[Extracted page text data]
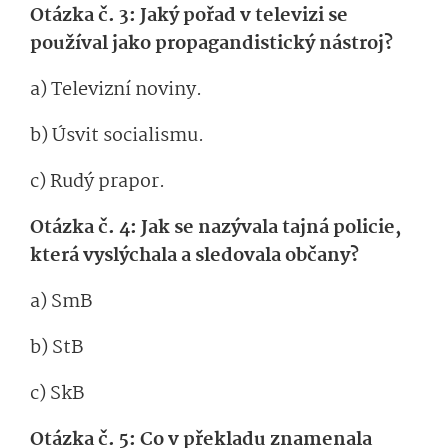
Otázka č. 3: Jaký pořad v televizi se
používal jako propagandistický nástroj?
a) Televizní noviny.
b) Úsvit socialismu.
c) Rudý prapor.
Otázka č. 4: Jak se nazývala tajná policie,
která vyslýchala a sledovala občany?
a) SmB
b) StB
c) SkB
Otázka č. 5: Co v překladu znamenala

WORK ITEM: Copy all of the data word for word, and keep the pictures out of it.

FINAL ANSWER:
Otázka č. 3: Jaký pořad v televizi se
používal jako propagandistický nástroj?
a) Televizní noviny.
b) Úsvit socialismu.
c) Rudý prapor.
Otázka č. 4: Jak se nazývala tajná policie,
která vyslýchala a sledovala občany?
a) SmB
b) StB
c) SkB
Otázka č. 5: Co v překladu znamenala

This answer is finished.